Molecular beacons have become a very useful tool for many homogeneous single-stranded nucleic acid detection assays due to their ability to differentiate between bound and unbound states and their improved specificity over linear probes. However, to optimize the performance of molecular beacons for different applications, it is necessary to understand their structure–function relationships. This may become critical in certain assays since the addition (or deletion) of just a single nucleotide to the stem can dramatically change the behavior of molecular beacons. Here we describe a new design of molecular beacons, i.e. the shared-stem molecular beacons, of which the stem-arm nearest the reporter dye participates in both hairpin formation and target hybridization. In contrast to conventional molecular beacons whose stems are independent of the target sequence and thus can freely rotate around the probe–target duplex, this new design helps immobilize the fluorophores of molecular beacons when they hybridize to the target, which is desirable when two molecular beacons are used in a FRET assay (19
). Specifically, with shared-stem molecular beacons, there is a better control of the distance between the donor dye on one beacon and the acceptor dye on the other beacon, since the rotational motion of the fluorophore-attached stem-arm is constrained, as illustrated in Figure B. To facilitate the design and application of, and to reveal the differences between, shared-stem and conventional molecular beacons, we performed a systematic study of the thermodynamic and kinetic parameters that control the hybridization of these molecular beacons with complementary and mismatched targets.
In general, it was found that compared with shared-stem molecular beacons, conventional molecular beacons form less stable duplexes with single-stranded nucleic acid targets but have a slightly improved ability to discriminate between wild-type and mutant targets. The difference in the duplex stability may be understood by considering the thermal-driven interactions between the two stem-forming arms after the molecular beacon hybridized to a target molecule. Unlike linear oligonucleotide probes, a molecular beacon can have two stable conformations: bound to target, and as a stem–loop hairpin. These two stable states compete with each other, giving rise to an improved specificity.
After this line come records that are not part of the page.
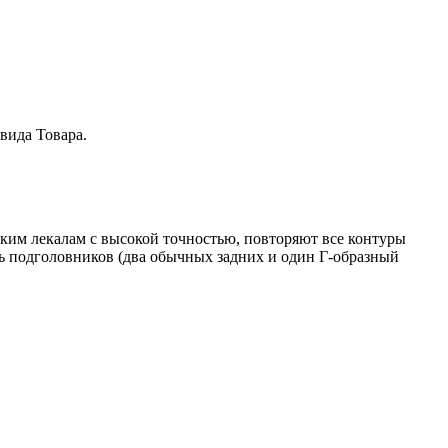
вида Товара.
ским лекалам с высокой точностью, повторяют все контуры
ть подголовников (два обычных задних и один Г-образный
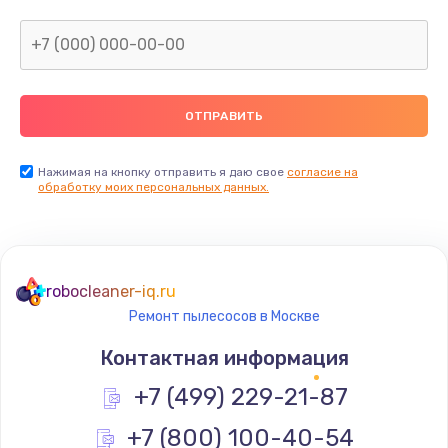
Заказать
Ремонт заварного блока
от 590 руб.
Заказать
Ремонт двигателя кофемолки
Нажимая на кнопку отправить я даю свое
согласие на
обработку моих персональных данных.
от 580 руб.
Заказать
Ремонт микровыключателя кофемашины
robocleaner-iq.ru
от 580 руб.
Ремонт пылесосов в Москве
Заказать
Контактная информация
Замена термостата
+7 (499) 229-21-87
от 570 руб.
+7 (800) 100-40-54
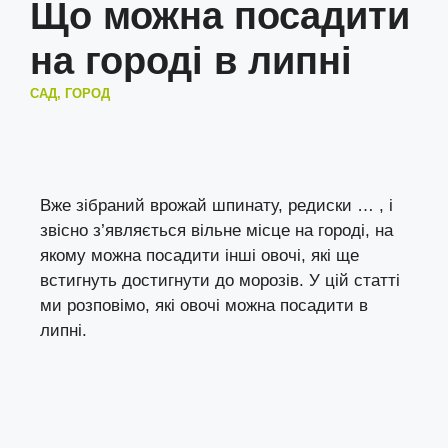
Що можна посадити
на городі в липні
САД, ГОРОД
Вже зібраний врожай шпинату, редиски … , і
звісно з’являється вільне місце на городі, на
якому можна посадити інші овочі, які ще
встигнуть достигнути до морозів. У цій статті
ми розповімо, які овочі можна посадити в
липні.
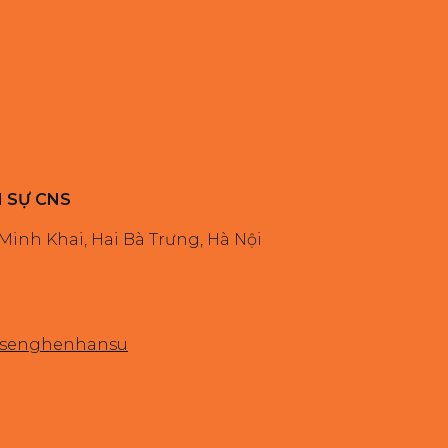
N SỰ CNS
 Minh Khai, Hai Bà Trưng, Hà Nội
iasenghenhansu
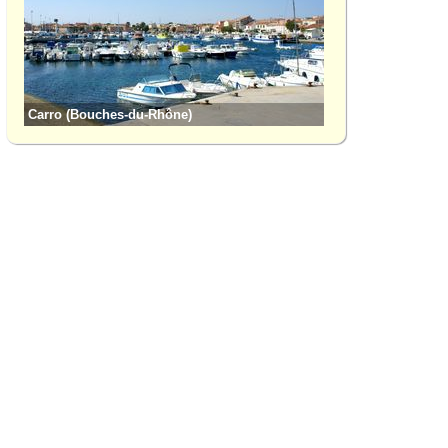
Carro (Bouches-du-Rhône)
Fos-sur-Mer (Bouc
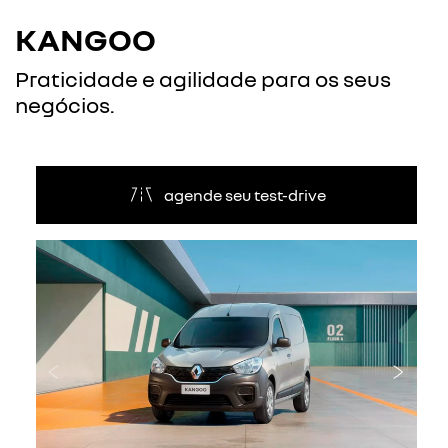
KANGOO
Praticidade e agilidade para os seus
negócios.
agende seu test-drive
Anterior
Próxi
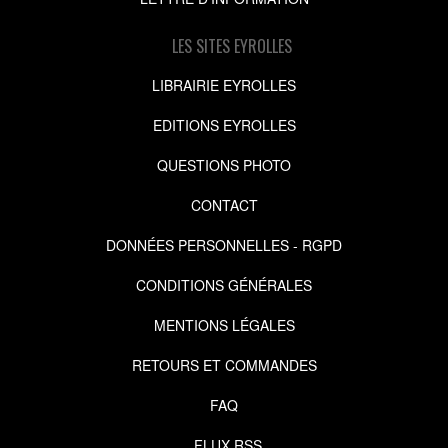
LES SITES EYROLLES
LIBRAIRIE EYROLLES
EDITIONS EYROLLES
QUESTIONS PHOTO
CONTACT
DONNÉES PERSONNELLES - RGPD
CONDITIONS GÉNÉRALES
MENTIONS LÉGALES
RETOURS ET COMMANDES
FAQ
FLUX RSS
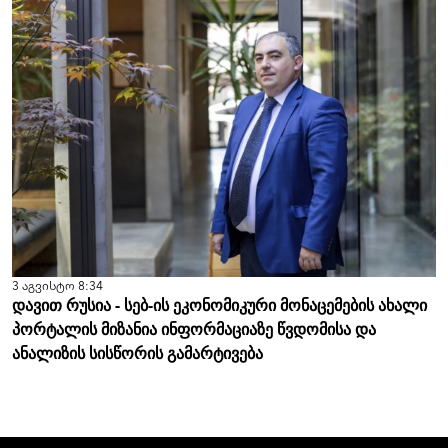
3 აგვისტო 8:34
დავით რუსია - სებ-ის ეკონომიკური მონაცემების ახალი
პორტალის მიზანია ინფორმაციაზე წვდომისა და
ანალიზის სისწორის გამარტივება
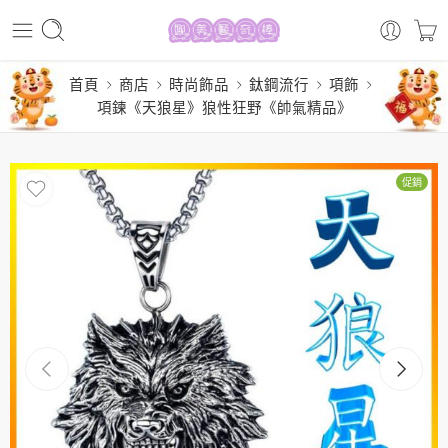
首頁
商店
時尚飾品
鈦鋼流行
項飾
項鍊《天狼星》狼性狂野《帥氣精品》
促銷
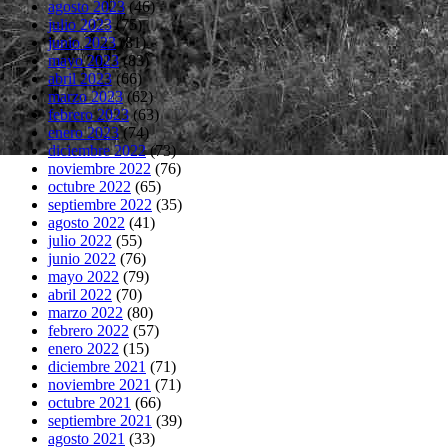
agosto 2023
(46)
julio 2023
(75)
junio 2023
(81)
mayo 2023
(83)
abril 2023
(66)
marzo 2023
(62)
febrero 2023
(63)
enero 2023
(74)
diciembre 2022
(73)
noviembre 2022
(76)
octubre 2022
(65)
septiembre 2022
(35)
agosto 2022
(41)
julio 2022
(55)
junio 2022
(76)
mayo 2022
(79)
abril 2022
(70)
marzo 2022
(80)
febrero 2022
(57)
enero 2022
(15)
diciembre 2021
(71)
noviembre 2021
(71)
octubre 2021
(66)
septiembre 2021
(39)
agosto 2021
(33)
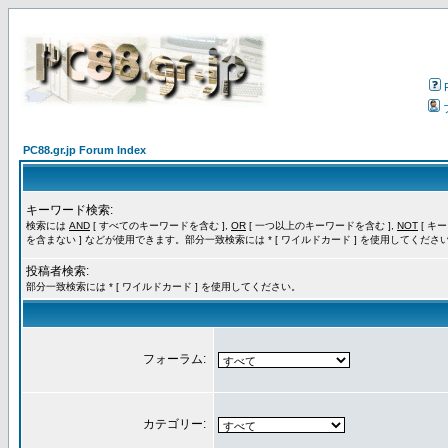
PC88.gr.jp Forum Index
キーワード検索:
検索には
AND
[ すべてのキーワードを含む ],
OR
[ 一つ以上のキーワードを含む ],
NOT
[ キ
を含まない ] などが使用できます。部分一致検索には * [ ワイルドカード ] を使用してくださ
投稿者検索:
部分一致検索には * [ ワイルドカード ] を使用してください。
フォーラム:
カテゴリー:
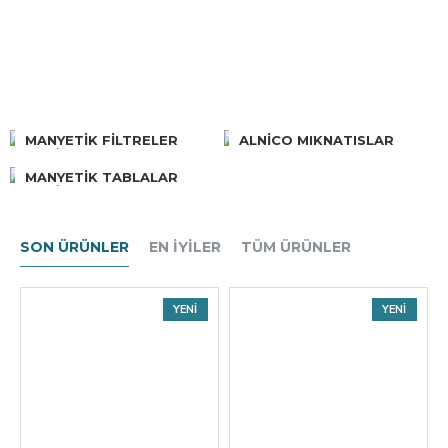
FERRIT MIKNATISLAR
MANYETIK FILTRELER
ALNICO MIKNATISLAR
MANYETIK TABLALAR
POT MIKNATISLAR
SON ÜRÜNLER
EN İYILER
TÜM ÜRÜNLER
YENI
YENI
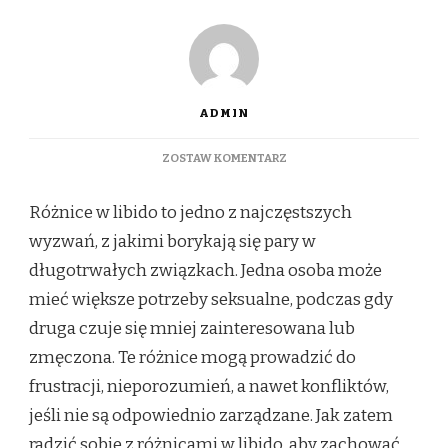
ADMIN
DO
ZOSTAW KOMENTARZ
JAK
RADZIĆ
Różnice w libido to jedno z najczęstszych
SOBIE
Z
wyzwań, z jakimi borykają się pary w
RÓŻNICAMI
długotrwałych związkach. Jedna osoba może
W
LIBIDO
mieć większe potrzeby seksualne, podczas gdy
W
druga czuje się mniej zainteresowana lub
ZWIĄZKU
zmęczona. Te różnice mogą prowadzić do
frustracji, nieporozumień, a nawet konfliktów,
jeśli nie są odpowiednio zarządzane. Jak zatem
radzić sobie z różnicami w libido, aby zachować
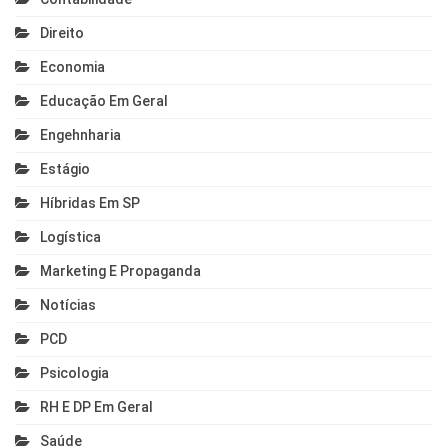
Direito
Economia
Educação Em Geral
Engehnharia
Estágio
Híbridas Em SP
Logística
Marketing E Propaganda
Notícias
PCD
Psicologia
RH E DP Em Geral
Saúde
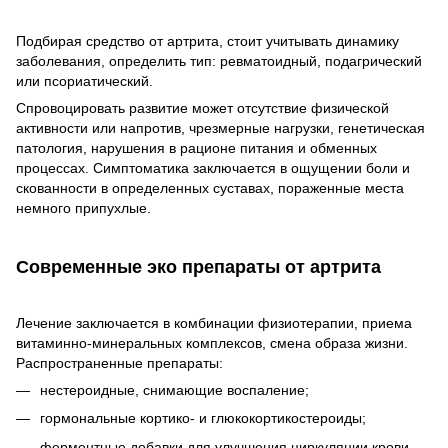
Подбирая средство от артрита, стоит учитывать динамику
заболевания, определить тип: ревматоидный, подагрический
или псориатический.
Спровоцировать развитие может отсутствие физической
активности или напротив, чрезмерные нагрузки, генетическая
патология, нарушения в рационе питания и обменных
процессах. Симптоматика заключается в ощущении боли и
скованности в определенных суставах, пораженные места
немного припухлые.
Современные эко препараты от артрита
Лечение заключается в комбинации физиотерапии, приема
витаминно-минеральных комплексов, смена образа жизни.
Распространенные препараты:
нестероидные, снимающие воспаление;
гормональные кортико- и глюкокортикостероиды;
ферментные добавки для улучшения циркуляции крови.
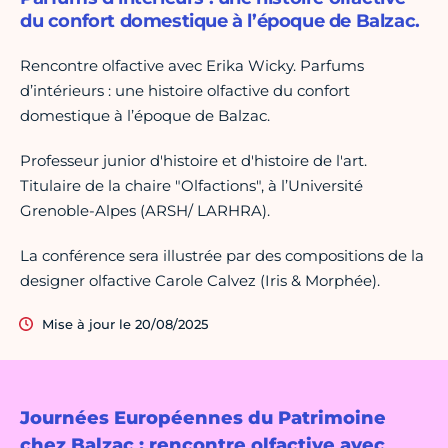
du confort domestique à l’époque de Balzac.
Rencontre olfactive avec Erika Wicky. Parfums
d’intérieurs : une histoire olfactive du confort
domestique à l’époque de Balzac.
Professeur junior d'histoire et d'histoire de l'art.
Titulaire de la chaire "Olfactions", à l’Université
Grenoble-Alpes (ARSH/ LARHRA).
La conférence sera illustrée par des compositions de la
designer olfactive Carole Calvez (Iris & Morphée).
Mise à jour le 20/08/2025
Journées Européennes du Patrimoine
chez Balzac : rencontre olfactive avec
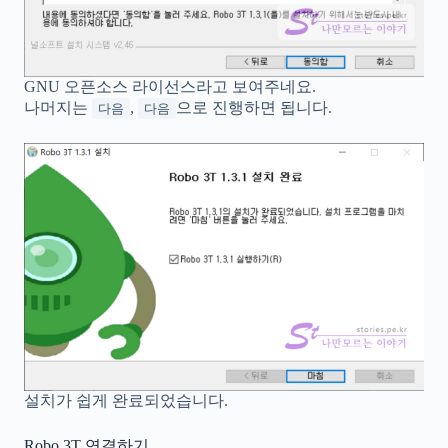
GNU 오픈소스 라이선스라고 보여주네요.
나머지는
,
으로 진행하면 됩니다.
다음
다음
설치가 쉽게 완료되었습니다.
Robo 3T 연결하기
The additional freedom inherent in both arms of conventional molecular beacon increases the likelihood that, when a beacon–target complex is partially denatured due to thermal fluctuations, these arms will have a higher probability of encountering each other, allowing the molecular beacon to dissociate from the target. There might exist other explanations for the difference in the stability of probe–target duplexes of conventional and shared-stem molecular beacons and this possibility needs to be further explored.
The reduced stability for conventional beacon hybrids also corresponds to a smaller value in the free energy difference between bound and unbound states of the probe–target duplex. The change in free energy due to any mismatch between the probe and target, therefore, will have a more profound effect on the preference of the stem–loop hairpin conformation of the conventional molecular beacons, leading to an improved ability to differentiate between wild-type and mutated targets. However, this improvement was found to be marginal.
With any given probe length and sequence, the hybridization kinetics of molecular beacons appears to be primarily dependent on the length and sequence of the stem, regardless of whether they are designed in the conventional or shared-stem configuration. Both types of molecular beacon exhibited comparable hybridization rates when the dissociation constants describing the thermal fluctuation induced opening of the stem–loop structure, K23, were similar. When the difference in K23 for the shared-stem and conventional molecular beacons was increased, so was the difference in the hybridization on-rate.
In addition to the above-mentioned differences in the behavior of shared-stem and conventional molecular beacons, it is worth mentioning that, with the same probe length (i.e. bases that hybridize to the target) of a conventional beacon, a shared-stem molecular beacon has a shorter loop length, thus reducing the potential for secondary structure within the loop portion of the beacon. Furthermore, the choice of the stem length is independent of the probe length for conventional molecular beacons, whereas there are certain constraints on the stem-length and probe-length combinations in designing the share-stem molecular beacons. This, together with the dependence of the thermodynamic and kinetic properties on the probe and stem lengths demonstrated in this study, should be considered in the design of molecular beacons for specific applications.